The problem can be solve easily by observing few points-
On every sub tree for which we need to find out the required answer we have a corresponding root(all other are child of this node in sub tree). Now there are three type of branches it may have-

a) The branch which have maximum weight .

b) The branch which have second maximum weight.

c) All the other remaining Branches .

Now all the branches of type 3 is useless why?
The reason is simple the special value of node for root is the maximum distance to any leaf or simply
the weight of branch type 1 and thus the distance from any node in any branch of type 3 is always greater
the special value of root which is the weight of branch 1 plus distance of any node from branch 3 to
root so we discard branch 3 nodes as we are looking for minimum of such value .

For the same reason we can discard all node of branch 2.

Now we are left with branch one any of these node(including root ) can be the candidate for producing the minimum value this branch consist of two continous sections section start from root to node x and section 2 start from child of node x to leaf of branch 1 type .

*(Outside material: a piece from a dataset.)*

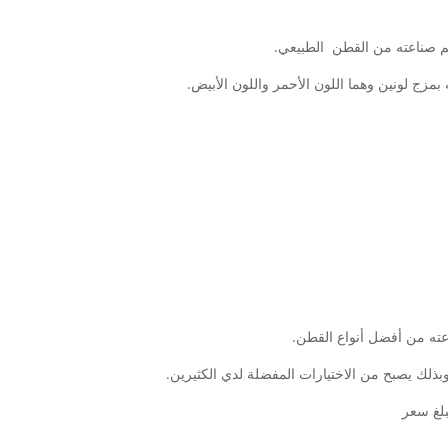
يتم صناعته من القطن الطبيعي.
بمزج لونين وهما اللون الأحمر واللون الأبيض.
اعته من أفضل أنواع القطن.
وبذلك يصبح من الاختيارات المفضلة لدي الكثيرين.
بلغ سعر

The difference between these two type of segment is the type of node they consist of-

  1. nodes are of type who special value of node coming from the distance between this node and the leaf node of branch 1 .

  2. nodes are of type whose special value of node is not coming from leaf of branch one type but from the leaf of branch 2 type .Here the branch 2 need not be of root of this sub tree it may be of any node in the type 1 branch.

Now X and child of x are the candidate for answer , Minimum of two is the right answer.

Now we are left with the part of how to find out the Type X node of parent subtree by knowing the Type x node of child subtree . lets look at Type x of child now consider the child of X node we get, Start from this node
and move upward i.e toward root until the condition of type 2 segment is satisfied with respect to branch 2 of root .Wherever the conditon voialte is the X node also atmost once we have traverse each node for checking condition so complexity to find out X for all subtree can be maximum O(n).

Time complexity: O(n) for each test case.

Solution link:
https://www.codechef.com/viewsolution/9900857

4 Likes

hi ,
could some one explain why radius is our answer.
I think that radius of the diameter will be the minimum of all max , if diameter pass through the root of a subtree. But cann’t there be a possibility that the minimum could be somewhere in the subtree which could pass through diameter , and yet making a min of the max ?
I have not seen the solution , as i want to explore my answer through the editorial .

Thanks in advance…

Can anyone provide some explanation on author’s solution? I am not able to make any relation between author’s solution and the editorial. Thanks in advance!

@admin Links to solutions not working, redirecting to same page.

Apologies. Fixed it…

My Approach was also exactly the same.

Moreover, the author’s solution seems to have complexity of even more than n^2. So, I do not think it will pass all the subtasks.